Ayo Dolan Rek
Sepanjang, Taman. mungkin yang orang lain pikirkan merupakan sebuah tempat yang berisikan tanaman dan digunakan untuk piknik. Namun tidak bagiku, Taman merupakan rumah. yap… benar sekali, Taman merupakan nama kecamatan dimana rumahku berada. Bagian dari kabupaten Sidoarjo, Jawa Timur. Pada awalnya tak banyak orang mengenal daerahku, namun semenjak 9 tahun yang lalu, tepatnya tahun 2006 silam, daerahku menjadi sangat dikenal karena lumpurnya. Alhamdulillah rumahku masih belum terknena lumpur, namun lebih cocok dibilang “coming soon”.
Akhirnya aku berada di kampung halaman setelah lebih dari 1 semester berhadapan dengan tugas perkuliahan. Banyak sekali hal-hal yang ingin aku lakukan mumpung di rumah. Langsung saja kuhubungi kawan-kawan expiredku sejak jaman jahiliyah. Setelah berembug via LINE sudah diputuskan untuk mengadakan cangkruk sambil ngopi bareng.

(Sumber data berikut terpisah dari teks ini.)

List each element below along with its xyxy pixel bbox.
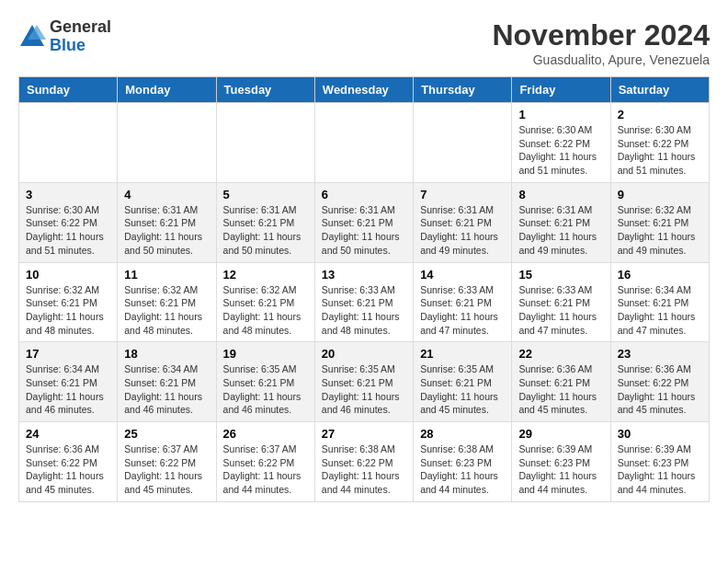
calendar-cell: 10Sunrise: 6:32 AMSunset: 6:21 PMDayligh…: [19, 262, 118, 342]
calendar-cell: 15Sunrise: 6:33 AMSunset: 6:21 PMDayligh…: [512, 262, 610, 342]
day-info: Sunrise: 6:32 AMSunset: 6:21 PMDaylight:…: [618, 203, 702, 258]
day-number: 23: [618, 347, 702, 361]
calendar-cell: 4Sunrise: 6:31 AMSunset: 6:21 PMDaylight…: [118, 182, 216, 262]
logo: General Blue: [18, 18, 111, 55]
header-row: Sunday Monday Tuesday Wednesday Thursday…: [19, 77, 710, 103]
day-info: Sunrise: 6:35 AMSunset: 6:21 PMDaylight:…: [322, 362, 406, 417]
day-info: Sunrise: 6:33 AMSunset: 6:21 PMDaylight:…: [322, 283, 406, 338]
day-number: 19: [223, 347, 308, 361]
calendar-cell: 29Sunrise: 6:39 AMSunset: 6:23 PMDayligh…: [512, 422, 610, 502]
day-info: Sunrise: 6:34 AMSunset: 6:21 PMDaylight:…: [26, 362, 110, 417]
week-row-4: 17Sunrise: 6:34 AMSunset: 6:21 PMDayligh…: [19, 342, 710, 422]
day-info: Sunrise: 6:32 AMSunset: 6:21 PMDaylight:…: [26, 283, 110, 338]
col-sunday: Sunday: [19, 77, 118, 103]
day-info: Sunrise: 6:31 AMSunset: 6:21 PMDaylight:…: [124, 203, 209, 258]
calendar-cell: 7Sunrise: 6:31 AMSunset: 6:21 PMDaylight…: [414, 182, 512, 262]
day-number: 29: [518, 427, 603, 441]
calendar-cell: 27Sunrise: 6:38 AMSunset: 6:22 PMDayligh…: [314, 422, 413, 502]
calendar-cell: 1Sunrise: 6:30 AMSunset: 6:22 PMDaylight…: [512, 103, 610, 183]
day-number: 28: [420, 427, 505, 441]
day-info: Sunrise: 6:38 AMSunset: 6:23 PMDaylight:…: [420, 442, 505, 497]
day-info: Sunrise: 6:34 AMSunset: 6:21 PMDaylight:…: [618, 283, 702, 338]
calendar-cell: 6Sunrise: 6:31 AMSunset: 6:21 PMDaylight…: [314, 182, 413, 262]
calendar-cell: 20Sunrise: 6:35 AMSunset: 6:21 PMDayligh…: [314, 342, 413, 422]
day-info: Sunrise: 6:31 AMSunset: 6:21 PMDaylight:…: [420, 203, 505, 258]
calendar-cell: 24Sunrise: 6:36 AMSunset: 6:22 PMDayligh…: [19, 422, 118, 502]
col-monday: Monday: [118, 77, 216, 103]
day-number: 17: [26, 347, 110, 361]
day-info: Sunrise: 6:33 AMSunset: 6:21 PMDaylight:…: [518, 283, 603, 338]
logo-icon: [18, 23, 46, 51]
calendar-cell: 11Sunrise: 6:32 AMSunset: 6:21 PMDayligh…: [118, 262, 216, 342]
day-info: Sunrise: 6:30 AMSunset: 6:22 PMDaylight:…: [518, 123, 603, 178]
day-number: 30: [618, 427, 702, 441]
col-saturday: Saturday: [610, 77, 709, 103]
day-number: 16: [618, 268, 702, 282]
logo-general-text: General: [50, 18, 111, 37]
page-header: General Blue November 2024 Guasdualito, …: [18, 18, 710, 67]
calendar-cell: 2Sunrise: 6:30 AMSunset: 6:22 PMDaylight…: [610, 103, 709, 183]
day-number: 12: [223, 268, 308, 282]
calendar-cell: 5Sunrise: 6:31 AMSunset: 6:21 PMDaylight…: [216, 182, 314, 262]
day-number: 2: [618, 108, 702, 121]
day-number: 8: [518, 188, 603, 201]
day-info: Sunrise: 6:32 AMSunset: 6:21 PMDaylight:…: [223, 283, 308, 338]
day-number: 25: [124, 427, 209, 441]
day-number: 26: [223, 427, 308, 441]
calendar-cell: [118, 103, 216, 183]
day-number: 14: [420, 268, 505, 282]
day-info: Sunrise: 6:36 AMSunset: 6:22 PMDaylight:…: [26, 442, 110, 497]
day-number: 22: [518, 347, 603, 361]
day-number: 18: [124, 347, 209, 361]
calendar-cell: 25Sunrise: 6:37 AMSunset: 6:22 PMDayligh…: [118, 422, 216, 502]
col-tuesday: Tuesday: [216, 77, 314, 103]
calendar-cell: 14Sunrise: 6:33 AMSunset: 6:21 PMDayligh…: [414, 262, 512, 342]
day-info: Sunrise: 6:31 AMSunset: 6:21 PMDaylight:…: [322, 203, 406, 258]
title-block: November 2024 Guasdualito, Apure, Venezu…: [492, 18, 710, 67]
calendar-cell: 19Sunrise: 6:35 AMSunset: 6:21 PMDayligh…: [216, 342, 314, 422]
day-number: 15: [518, 268, 603, 282]
col-thursday: Thursday: [414, 77, 512, 103]
calendar-cell: [216, 103, 314, 183]
day-info: Sunrise: 6:35 AMSunset: 6:21 PMDaylight:…: [420, 362, 505, 417]
week-row-2: 3Sunrise: 6:30 AMSunset: 6:22 PMDaylight…: [19, 182, 710, 262]
calendar-cell: 22Sunrise: 6:36 AMSunset: 6:21 PMDayligh…: [512, 342, 610, 422]
calendar-cell: 12Sunrise: 6:32 AMSunset: 6:21 PMDayligh…: [216, 262, 314, 342]
calendar-cell: 3Sunrise: 6:30 AMSunset: 6:22 PMDaylight…: [19, 182, 118, 262]
calendar-cell: 23Sunrise: 6:36 AMSunset: 6:22 PMDayligh…: [610, 342, 709, 422]
day-info: Sunrise: 6:31 AMSunset: 6:21 PMDaylight:…: [223, 203, 308, 258]
day-info: Sunrise: 6:39 AMSunset: 6:23 PMDaylight:…: [618, 442, 702, 497]
calendar-cell: 8Sunrise: 6:31 AMSunset: 6:21 PMDaylight…: [512, 182, 610, 262]
day-number: 3: [26, 188, 110, 201]
logo-blue-text: Blue: [50, 37, 111, 55]
day-info: Sunrise: 6:37 AMSunset: 6:22 PMDaylight:…: [223, 442, 308, 497]
calendar-cell: 21Sunrise: 6:35 AMSunset: 6:21 PMDayligh…: [414, 342, 512, 422]
calendar-cell: 26Sunrise: 6:37 AMSunset: 6:22 PMDayligh…: [216, 422, 314, 502]
calendar-cell: 9Sunrise: 6:32 AMSunset: 6:21 PMDaylight…: [610, 182, 709, 262]
day-number: 9: [618, 188, 702, 201]
location: Guasdualito, Apure, Venezuela: [492, 52, 710, 67]
day-info: Sunrise: 6:34 AMSunset: 6:21 PMDaylight:…: [124, 362, 209, 417]
calendar-cell: 18Sunrise: 6:34 AMSunset: 6:21 PMDayligh…: [118, 342, 216, 422]
calendar-cell: 30Sunrise: 6:39 AMSunset: 6:23 PMDayligh…: [610, 422, 709, 502]
calendar-cell: [19, 103, 118, 183]
day-number: 10: [26, 268, 110, 282]
calendar-cell: [314, 103, 413, 183]
day-info: Sunrise: 6:31 AMSunset: 6:21 PMDaylight:…: [518, 203, 603, 258]
day-number: 5: [223, 188, 308, 201]
day-info: Sunrise: 6:38 AMSunset: 6:22 PMDaylight:…: [322, 442, 406, 497]
day-number: 4: [124, 188, 209, 201]
week-row-5: 24Sunrise: 6:36 AMSunset: 6:22 PMDayligh…: [19, 422, 710, 502]
day-info: Sunrise: 6:39 AMSunset: 6:23 PMDaylight:…: [518, 442, 603, 497]
day-number: 20: [322, 347, 406, 361]
calendar-cell: 28Sunrise: 6:38 AMSunset: 6:23 PMDayligh…: [414, 422, 512, 502]
day-info: Sunrise: 6:36 AMSunset: 6:22 PMDaylight:…: [618, 362, 702, 417]
calendar-cell: 16Sunrise: 6:34 AMSunset: 6:21 PMDayligh…: [610, 262, 709, 342]
day-number: 11: [124, 268, 209, 282]
day-number: 6: [322, 188, 406, 201]
day-info: Sunrise: 6:33 AMSunset: 6:21 PMDaylight:…: [420, 283, 505, 338]
week-row-3: 10Sunrise: 6:32 AMSunset: 6:21 PMDayligh…: [19, 262, 710, 342]
calendar-cell: 13Sunrise: 6:33 AMSunset: 6:21 PMDayligh…: [314, 262, 413, 342]
calendar-cell: [414, 103, 512, 183]
day-number: 13: [322, 268, 406, 282]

Hari H pun tiba, akhirnya akupun bertemu dengan kawan-kawanku yang sudah lama tidak bertemu di sebuah warkop. obrolan ngalor ngidul pun terjadi selama cangkru’an tersebut. Tiba-tiba muncul ide dari seorang teman sekaligus pembinaku semasa SMA untuk menculik salah seorang temanku yang menjalani studi di STSN. Ternyata, dia sedang sakit radang ginjal sehingga tidak bisa ikut dolan. Namun, setelah dibujuk-bujuk akhirnya dia mau keluar dolan. langsung tanpa pikir panjang kota batu menjadi tempat tujuan dolan kali ini.
Jalanan malam sepanjang surabaya-sidoarjo-pasuruan-malang sudah ditempuh menuju kota batu. Sesampainya di alun-alun kota batu,tempat pemberhentian pertama yaitu mampir ke pos ketan yang sangat melegenda. Tapi, ada yang menarik perhatian kami di sebelah pos ketan tersebut, terlihat menu yang tak wajar, antara lain ceker setan, ndhas koplak, sayap kere, jeroan jahannam, dan menu lainnya. Harganya juga aneh, tertulis ceker setan harga perporsinya 15E. E? Euro? ternyata E adalah singkatan dari ewu, sebutan nominal ribuan oleh orang jawa. setelah memesan beberapa ketan dan ceker, kamipun menunggu makanan sambil ngobrol-ngobrol. selang beberapa menit kemudian makanan kamipun datang. Ternyata kenapa disebut ceker setan karena bumbu untuk membuat hidangan ini sangat pedas. Temanku yang sedang sakit radang ginjal pun terkejut dengan rasa yang amat pedas terasa dimulutnya. akupun khawatir dengan keadaan temanku tersebut. tapi katanya tidak apa-apa, setelah menghabiskan makanan yang dipesan, kamipun bergegas ke pemberhentian kedua.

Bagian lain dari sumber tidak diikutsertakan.